In spring 2011, Intermountain's management committee announced the system's strategic direction, a shared accountability strategy. Since then, the system has been aggressively moving forward with its initiative, which today involves more than 20 teams focused on creating new competencies to enable Intermountain to manage population health.

According to Mr. Mott, the system's population health strategy has three legs: following evidenced-based standards, engaging patients and aligning financial incentives.

There are critical technology elements to Intermountain's strategy, and the system is "on the early-end for many technology decisions," says Mr. Mott. One of those pieces of technology is the EHR. Intermountain is in the process of implementing a Cerner EHR, and the  population health group is working closely with Cerner to ensure the system is fully utilizing its EHR for population health.

Intermountain is also using technology to improve patient engagement. "We are testing a patient activation tool to allow patients to engage and better understand how the decisions they make impact their health," says Mr. Mott. 

Although technology plays a key role in Intermountain's population health strategy, Mr. Mott says perhaps the biggest shift has been in integrating the care management function across the system. "While we have coordinated our efforts in the past, we were really operating separate Care Management functions within different divisions of the system," he says. But care management really needs to be patient-centered." To deliver such, Intermountain is looking to implement a common patient risk scoring tool and is also examining how the system assigns case managers across the system.

Like Medicare ACOs, Intermountain is beginning to look at physician payment models, and the system is in the beta test with a payment model designed to align incentives for physicians, reducing the focus on fee-for-service payment.

Even without a formal ACO, Intermountain has and will continue to focus on how to deliver high-quality care at sustainable costs. "For us, it's a mission issue," says Mr. Mott. "We are  working to transform ourselves because our mission requires us to provide the highest value care we can, and we believe this model best enables us to meet that obligation.” 

Cleveland Clinic's population health strategy

Cleveland Clinic is another prestigious health system that initially made the decision not to participate in the Medicare ACO programs.

However, the system has been tracking its performance on ACO quality metrics, and it has done very well. "We have been simulating being an ACO for the last year and a half," says David Longworth, MD, chairman of the Cleveland Clinic Medicine Institute.
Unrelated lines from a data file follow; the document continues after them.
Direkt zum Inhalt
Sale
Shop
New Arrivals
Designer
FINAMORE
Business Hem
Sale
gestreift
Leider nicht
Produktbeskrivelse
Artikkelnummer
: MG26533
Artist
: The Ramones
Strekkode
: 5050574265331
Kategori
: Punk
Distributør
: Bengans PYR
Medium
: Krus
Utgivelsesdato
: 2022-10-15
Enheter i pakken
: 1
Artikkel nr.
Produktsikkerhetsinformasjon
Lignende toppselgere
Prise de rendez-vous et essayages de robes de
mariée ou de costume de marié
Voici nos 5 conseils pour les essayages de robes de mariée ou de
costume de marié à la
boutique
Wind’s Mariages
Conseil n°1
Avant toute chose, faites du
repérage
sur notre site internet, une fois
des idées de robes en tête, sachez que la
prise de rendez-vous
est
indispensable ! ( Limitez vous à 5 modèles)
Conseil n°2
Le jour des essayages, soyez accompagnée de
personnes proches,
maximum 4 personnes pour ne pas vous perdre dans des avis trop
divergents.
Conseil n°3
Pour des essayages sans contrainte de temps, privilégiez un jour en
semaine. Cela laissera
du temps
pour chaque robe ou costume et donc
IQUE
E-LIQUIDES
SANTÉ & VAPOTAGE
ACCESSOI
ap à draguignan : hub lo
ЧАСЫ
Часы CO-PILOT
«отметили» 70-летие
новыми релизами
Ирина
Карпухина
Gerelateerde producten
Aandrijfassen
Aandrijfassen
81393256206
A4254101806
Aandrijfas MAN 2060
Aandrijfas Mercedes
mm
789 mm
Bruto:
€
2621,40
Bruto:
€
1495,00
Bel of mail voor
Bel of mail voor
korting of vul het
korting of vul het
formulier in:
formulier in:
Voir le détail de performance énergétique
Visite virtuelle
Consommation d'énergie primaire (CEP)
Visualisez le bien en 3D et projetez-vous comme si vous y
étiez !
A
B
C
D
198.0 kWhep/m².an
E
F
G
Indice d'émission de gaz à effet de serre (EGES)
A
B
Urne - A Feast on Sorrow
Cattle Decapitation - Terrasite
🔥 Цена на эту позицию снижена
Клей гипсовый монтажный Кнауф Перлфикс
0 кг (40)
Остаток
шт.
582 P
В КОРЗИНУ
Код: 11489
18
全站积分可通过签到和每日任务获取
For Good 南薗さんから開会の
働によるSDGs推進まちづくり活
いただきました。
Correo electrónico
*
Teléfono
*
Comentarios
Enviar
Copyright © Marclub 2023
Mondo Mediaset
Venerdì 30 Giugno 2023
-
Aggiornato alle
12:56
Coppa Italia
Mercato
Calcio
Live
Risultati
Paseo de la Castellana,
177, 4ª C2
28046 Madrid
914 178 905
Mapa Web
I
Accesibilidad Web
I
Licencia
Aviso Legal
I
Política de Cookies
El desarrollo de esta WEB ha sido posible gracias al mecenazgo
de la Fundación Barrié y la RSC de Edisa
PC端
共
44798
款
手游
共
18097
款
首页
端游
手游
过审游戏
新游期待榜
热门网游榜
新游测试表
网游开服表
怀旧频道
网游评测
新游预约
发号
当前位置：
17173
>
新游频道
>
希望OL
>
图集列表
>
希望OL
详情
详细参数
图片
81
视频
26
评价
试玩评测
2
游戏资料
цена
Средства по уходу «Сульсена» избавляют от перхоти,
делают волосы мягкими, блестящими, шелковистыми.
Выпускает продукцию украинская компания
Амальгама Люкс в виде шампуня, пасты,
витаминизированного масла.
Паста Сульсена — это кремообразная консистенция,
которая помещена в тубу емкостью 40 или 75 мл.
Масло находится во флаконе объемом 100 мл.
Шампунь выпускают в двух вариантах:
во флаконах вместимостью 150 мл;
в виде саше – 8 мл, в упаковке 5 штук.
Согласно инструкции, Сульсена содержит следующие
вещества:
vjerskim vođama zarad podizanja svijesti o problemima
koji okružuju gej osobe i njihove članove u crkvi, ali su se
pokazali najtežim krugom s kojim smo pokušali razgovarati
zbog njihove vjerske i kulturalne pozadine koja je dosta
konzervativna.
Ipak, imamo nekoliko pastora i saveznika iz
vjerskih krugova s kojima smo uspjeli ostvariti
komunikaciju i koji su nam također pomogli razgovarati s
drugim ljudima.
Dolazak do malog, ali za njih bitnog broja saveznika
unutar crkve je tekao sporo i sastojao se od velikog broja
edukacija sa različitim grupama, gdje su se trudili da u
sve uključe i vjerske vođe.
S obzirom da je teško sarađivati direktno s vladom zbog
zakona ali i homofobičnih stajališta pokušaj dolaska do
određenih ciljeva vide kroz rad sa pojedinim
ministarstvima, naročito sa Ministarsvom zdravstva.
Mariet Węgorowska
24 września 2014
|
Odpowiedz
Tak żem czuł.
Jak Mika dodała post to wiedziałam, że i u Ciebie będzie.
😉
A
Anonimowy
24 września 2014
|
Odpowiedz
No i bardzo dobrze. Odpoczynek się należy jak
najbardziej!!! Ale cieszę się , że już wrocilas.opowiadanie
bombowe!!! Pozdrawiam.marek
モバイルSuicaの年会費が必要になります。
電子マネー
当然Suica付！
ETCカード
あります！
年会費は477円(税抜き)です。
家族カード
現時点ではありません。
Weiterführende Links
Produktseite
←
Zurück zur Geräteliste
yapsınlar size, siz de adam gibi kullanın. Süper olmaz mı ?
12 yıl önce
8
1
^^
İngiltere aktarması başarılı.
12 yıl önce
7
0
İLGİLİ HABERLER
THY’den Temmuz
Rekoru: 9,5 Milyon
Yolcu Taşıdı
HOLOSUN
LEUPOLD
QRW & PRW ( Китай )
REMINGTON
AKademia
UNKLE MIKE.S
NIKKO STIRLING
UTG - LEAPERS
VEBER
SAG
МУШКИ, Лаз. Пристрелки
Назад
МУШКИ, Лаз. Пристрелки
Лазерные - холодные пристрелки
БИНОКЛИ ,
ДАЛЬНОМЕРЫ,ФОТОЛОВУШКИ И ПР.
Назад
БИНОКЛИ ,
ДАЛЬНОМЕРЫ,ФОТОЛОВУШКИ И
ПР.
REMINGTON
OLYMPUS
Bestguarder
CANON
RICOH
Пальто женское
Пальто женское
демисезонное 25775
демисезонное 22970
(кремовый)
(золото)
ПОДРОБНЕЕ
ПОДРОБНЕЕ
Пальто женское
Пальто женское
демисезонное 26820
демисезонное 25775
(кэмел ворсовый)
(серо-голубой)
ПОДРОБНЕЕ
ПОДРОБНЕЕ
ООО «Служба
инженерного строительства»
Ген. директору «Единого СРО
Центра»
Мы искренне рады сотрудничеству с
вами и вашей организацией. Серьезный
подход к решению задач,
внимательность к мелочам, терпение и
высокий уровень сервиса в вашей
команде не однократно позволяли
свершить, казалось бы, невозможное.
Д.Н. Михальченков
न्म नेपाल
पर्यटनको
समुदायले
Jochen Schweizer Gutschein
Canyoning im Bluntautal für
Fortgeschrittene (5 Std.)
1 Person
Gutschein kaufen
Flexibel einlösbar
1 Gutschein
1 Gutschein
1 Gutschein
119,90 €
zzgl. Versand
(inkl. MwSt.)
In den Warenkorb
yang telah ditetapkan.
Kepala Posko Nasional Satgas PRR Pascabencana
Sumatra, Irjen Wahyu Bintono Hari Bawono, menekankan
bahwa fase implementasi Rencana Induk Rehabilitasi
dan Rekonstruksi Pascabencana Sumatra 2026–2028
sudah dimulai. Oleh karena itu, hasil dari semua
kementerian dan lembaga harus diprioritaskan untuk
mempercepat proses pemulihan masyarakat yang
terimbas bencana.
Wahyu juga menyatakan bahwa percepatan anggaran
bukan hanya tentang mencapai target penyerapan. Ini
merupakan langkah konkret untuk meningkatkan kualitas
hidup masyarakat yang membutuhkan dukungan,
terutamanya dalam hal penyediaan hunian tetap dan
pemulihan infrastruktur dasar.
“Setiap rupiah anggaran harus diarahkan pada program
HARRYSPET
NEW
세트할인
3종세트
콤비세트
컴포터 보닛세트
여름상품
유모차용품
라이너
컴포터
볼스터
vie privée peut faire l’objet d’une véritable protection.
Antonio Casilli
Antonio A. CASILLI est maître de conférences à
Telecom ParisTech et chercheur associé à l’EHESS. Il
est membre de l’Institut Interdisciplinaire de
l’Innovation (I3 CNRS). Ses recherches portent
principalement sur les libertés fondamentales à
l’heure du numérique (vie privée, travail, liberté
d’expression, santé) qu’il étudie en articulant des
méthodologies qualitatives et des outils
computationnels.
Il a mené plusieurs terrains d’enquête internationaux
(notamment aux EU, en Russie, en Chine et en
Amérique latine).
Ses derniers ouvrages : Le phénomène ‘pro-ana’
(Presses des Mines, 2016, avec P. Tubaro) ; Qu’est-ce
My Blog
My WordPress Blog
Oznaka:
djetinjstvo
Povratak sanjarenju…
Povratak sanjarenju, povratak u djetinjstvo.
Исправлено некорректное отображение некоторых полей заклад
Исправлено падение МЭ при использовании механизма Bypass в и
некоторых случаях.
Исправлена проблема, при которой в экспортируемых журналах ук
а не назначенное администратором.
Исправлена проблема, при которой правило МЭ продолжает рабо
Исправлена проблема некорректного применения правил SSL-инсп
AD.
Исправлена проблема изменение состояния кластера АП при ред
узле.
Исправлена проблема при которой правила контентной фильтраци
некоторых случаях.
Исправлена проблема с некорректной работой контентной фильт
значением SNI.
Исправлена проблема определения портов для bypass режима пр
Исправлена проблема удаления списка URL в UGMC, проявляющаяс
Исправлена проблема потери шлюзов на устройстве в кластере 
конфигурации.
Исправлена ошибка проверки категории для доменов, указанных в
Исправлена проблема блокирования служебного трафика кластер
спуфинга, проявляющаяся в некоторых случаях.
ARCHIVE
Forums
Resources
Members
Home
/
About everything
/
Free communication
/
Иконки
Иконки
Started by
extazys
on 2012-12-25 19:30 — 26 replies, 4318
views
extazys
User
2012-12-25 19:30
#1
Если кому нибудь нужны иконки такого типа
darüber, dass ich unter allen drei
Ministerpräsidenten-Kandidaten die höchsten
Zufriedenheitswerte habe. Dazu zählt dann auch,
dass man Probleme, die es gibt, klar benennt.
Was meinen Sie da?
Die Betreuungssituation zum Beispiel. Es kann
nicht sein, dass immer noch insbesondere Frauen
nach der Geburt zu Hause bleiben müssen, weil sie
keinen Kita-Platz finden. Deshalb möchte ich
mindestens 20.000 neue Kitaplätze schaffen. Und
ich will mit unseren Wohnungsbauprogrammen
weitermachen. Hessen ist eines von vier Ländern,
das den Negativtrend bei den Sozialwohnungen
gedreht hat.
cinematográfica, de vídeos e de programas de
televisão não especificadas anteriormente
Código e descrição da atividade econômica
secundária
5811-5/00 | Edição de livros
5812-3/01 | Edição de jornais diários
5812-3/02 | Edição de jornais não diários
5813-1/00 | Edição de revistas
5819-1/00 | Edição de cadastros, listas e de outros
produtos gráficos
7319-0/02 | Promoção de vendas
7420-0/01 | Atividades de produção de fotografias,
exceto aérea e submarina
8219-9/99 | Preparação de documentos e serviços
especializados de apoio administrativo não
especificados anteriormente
Based on its simulation results, Cleveland Clinic applied to CMS to form a Medicare ACO. In January, the system will be notified if it will be participating in the MSSP.

With a focus on population health, Cleveland Clinic has transformed the way it delivers care during its ACO simulation process. "We have begun to identify our high-risk patients and to provide proactive care coordination to try and keep them out of the ER and prevent hospital readmissions," says Dr. Longworth.

The system also has 35 care coordinators who work with its high-risk population. In addition, "We have medical assistants who are helping us do pre-visit planning to identify gaps in care," says Dr. Longworth.

Although Cleveland Clinic has made strides, there is still work to be done. The system wants to begin identifying rising risk patients, instead of just high-risk patients, and Cleveland Clinic is also trying to figure out how to activate patients to get them engaged in their care. We want to make patients "partners in their care," says Dr. Longworth, because the system believes that is going to be vital going forward.

Conclusion

Although population health is often times a term used when discussing ACOs, prestigious systems across the country have shown successful population health management doesn't require an ACO.

Using their own strategies, both Cleveland Clinic and Intermountain have made great strides in the population health arena. Although Cleveland Clinic may become an MSSP participant, both organizations are planning to continue aggressively pursuing their population health strategies in the future.